The Trouble with Moe
Jason Edwards

There's this black guy in our neighborhood named Moe and everybody thinks he's the shit but I'm not sure. And I'm not trying to be racist, I mean, I don't know that many black people, to be honest, and I sort of feel guilty about that. Not from lack of trying, more from lack of opportunity. But why do I have think this guys is all that and a bag of hammers just because he's black? There's enough of them around, can't the occasional black guy be an asshole too?

Not that he's an asshole per se, just that this guy Moe is not all that. In my opinion. I am going to be real honest with you, I'm not even all that sure he's black. He walks around wearing traditional “African” clothes, which I gotta say baffles me because that continent is freakin huge so I don't know how one style of clothes can cover the whole place. But you know, the freaky patterns and the boxy hats.

His last name is Beek, which doesn't sound very African to me, but what do I know. Some of us will be at the deli passing the time maybe eating something with pork in it and Moe will roll in and place an order and even though everyone in the neighborhood knows he's Moe they kid behind the counter will say "name?" and Moe will go "Mr. Beek." Not Moe, even though everyone calls him Moe.

The he'll see us and eyeball our sandwiches and sort of wrinkle his nose. Look, jack, pork is here to stay, and if you're so damned African, are you sure being Muslim is the way to go? I mean, wasn't that one invented on another continent? Way I heard it, there's whole tribes of guys in African who practically worship pigs, herd them around, have huge elaborate wars with neighboring tribes over the damn things, then slaughter and eat them in a huge porky orgy once every three years.

Of course, that might be South America. I'm not sure. But I don't need some wanna-be black guy coming into our deli and making me feel bad for liking bacon. I got enough problems, I don't need to justify a damn sandwich. And it pisses me off because the other folks at my table, they'll either sorta kinda hide their sandwiches in the wrappers or behind their Pepsi, or if they come in after Moe and see him chowing down in some vegetarian bullshit they'll order the same damn thing.

One time some of us were in there and talking about something stupid, I don't know, Dukakis or something, and Moe shows up, and people are all like "Hey Moe" and "Hey Mr. Beek." and stuff. Not me. And he places his order and comes over to our table and sort of towers over us which makes me feel uncomfortable and personally I don't much like it when one person is standing and everyone else is sitting so I stand up and offer him my chair.

And this Moe guy gives me this look like I was forcing it on him. And he says "My people are used to standing, Sanjay, we didn't have chairs, back in the day." And he says it like we're supposed to respect them because they can stand for a long god damn time?

And I was fed up! So I said it. I said "You know, Moe, no offense, but you don't look all that African to me."

Room got real silent. Moe goes "I beg your pardon?"

"Your skin is lighter than mine, for one thing. I mean, those clothes, I could wear those clothes."

And he just looks at me.
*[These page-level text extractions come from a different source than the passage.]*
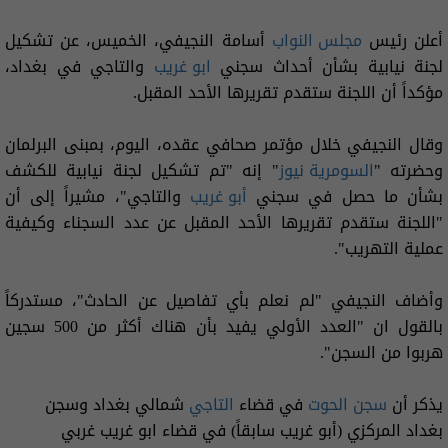
أعلن رئيس
مجلس النواب
أسامة النجيفي، الخميس، عن تشكيل
لجنة نيابية بشأن أحداث سجني
ابو غريب
والتاجي في بغداد،
مؤكداً أن اللجنة ستقدم تقريرها الأحد المقبل.
وقال النجيفي خلال مؤتمر صحافي عقده، اليوم، بمبنى البرلمان
وحضرته "
السومرية نيوز
" إنه "تم تشكيل لجنة نيابية للكشف
بشأن ما حصل في سجني
أبو غريب
والتاجي"، مشيراً إلى أن
"اللجنة ستقدم تقريرها الأحد المقبل عن عدد السجناء وكيفية
عملية التهريب".
وأضاف النجيفي "لم نعلم بأي تفاصيل عن الحادث"، مستدركاً
بالقول ان "العدد الأولي يفيد بأن هناك أكثر من 500 سجين
هربوا من السجن".
يذكر أن
سجن الحوت
في قضاء
التاجي
شمالي بغداد وسجن
بغداد المركزي (أبو غريب سابقاً) في قضاء ابو غريب غربي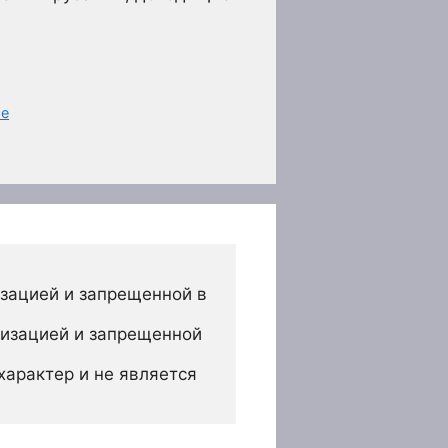
те
зацией и запрещенной в 
изацией и запрещенной 
арактер и не является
Nikki grabs my hand, says my name, but I brush her off.

"I happen to be a lighter-skinned black," Moe says.

"Oh, is that it?"

Then he sort of squints like he's talking to an idiot. "You do, realize, son, that words like 'quadroon' and 'octaroon' are considered offensive by my people, don't you?"

I never said it! I never used those word! I mean, literally, never even in my life! I know what they mean, seen 'em in a few books, mostly in gradeschool history books, but I have never once in my whole life said either of those words out loud. I was too stunned to reply.

So the kid behind the counter says "Avocado and sprouts for Mr. Beek." And you could feel people settle down, relieved. Then Moe sort of puffed his chest out, and looked around at all of us, cause, yeah, we weren't any of us black, so we must have all been in on it, right. And he says, in this really terrible James Earl Jones impression, "My middle name is Zam." Then he takes his sandwich and leaves the deli, robes whirling around him.

So I sit down and I'm looking at my crew to see if they think I'm an asshole. Nikki won't look me in the eye, and Chet is sort of looking real intense at his sandwich like it's a textbook and he's got a test in half an hour. But Vik's looking at me, with this smile on his face, and he goes "Moe. Zam. Beek." And then he starts laughing, and pretty soon we're all laughing.

About a week later, I saw Moe at the driving range. I'm not saying black people can't golf. But not dressed in a kilt.